METHOD FOR RATING THE SPEECH QUALITY OF A SPEECH SIGNAL BY WAY OF A HEARING DEVICE
20220068294 · 2022-03-03
Inventors
Cpc classification
H04R25/407
ELECTRICITY
H04R25/43
ELECTRICITY
International classification
Abstract
A method for rating the speech quality of a speech signal by a hearing device. An acousto-electric input transducer records sound containing the speech signal and converts it into an input audio signal. At least one articulatory and/or prosodic property of the speech signal is quantitatively acquired through analysis of the input audio signal, and a quantitative measure of speech quality is derived based on the articulatory and/or prosodic property.

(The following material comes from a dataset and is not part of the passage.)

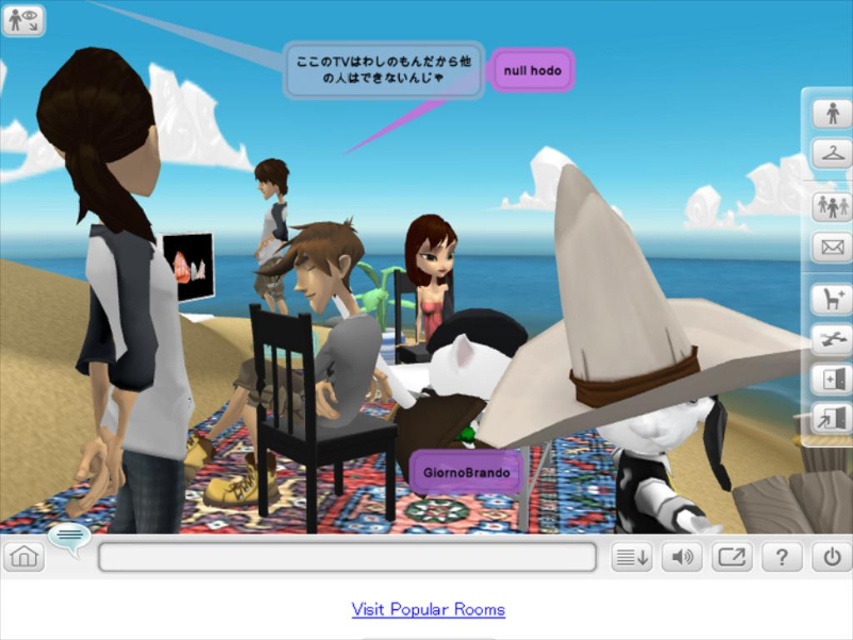 You are an avatar in the beach scene. You need to decide which clothing item to wear for a photo. The white matte dress at left and the matte gray shirt at center are options. Based on their sizes, which one would look better in a photo if you want to appear taller?

The matte gray shirt at center is taller than the white matte dress at left, so wearing the matte gray shirt at center would make you appear taller in the photo.

Based on the scene description, where is the white matte dress at left located in terms of its 2D coordinates?

The white matte dress at left is located at the 2D coordinates of point (122, 291).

A hearing device with an acousto-electric input transducer configured to record a sound and convert it into an input audio signal, and a signal processing apparatus that is designed to quantitatively acquire at least one articulatory and/or prosodic property of a component, contained in the input audio signal, of a speech signal based on analysis of the input audio signal and to derive a quantitative measure of the speech quality based on the at least one articulatory and/or prosodic property.
Claims
1. A method for rating a speech quality of a speech signal by a hearing device, the method comprising: recording a sound with an acousto-electric input transducer of the hearing device, the sound containing the speech signal from surroundings of the hearing device, and converting the sound into an input audio signal; quantitatively acquiring at least one articulatory property and/or prosodic feature of the speech signal through analysis of the input audio signal by a signal processing operation, and deriving a quantitative measure of the speech quality based on the at least one articulatory property and/or prosodic feature.
2. The method according to claim 1, the method further comprising acquiring, as articulatory property of the speech signal, at least one of: a characteristic variable correlated with the precision of predefined formants of vowels in the speech signal; a characteristic variable correlated with the dominance of consonants and/or fricatives in the speech signal; or a characteristic variable correlated with the precision of transitions from voiced and unvoiced sounds.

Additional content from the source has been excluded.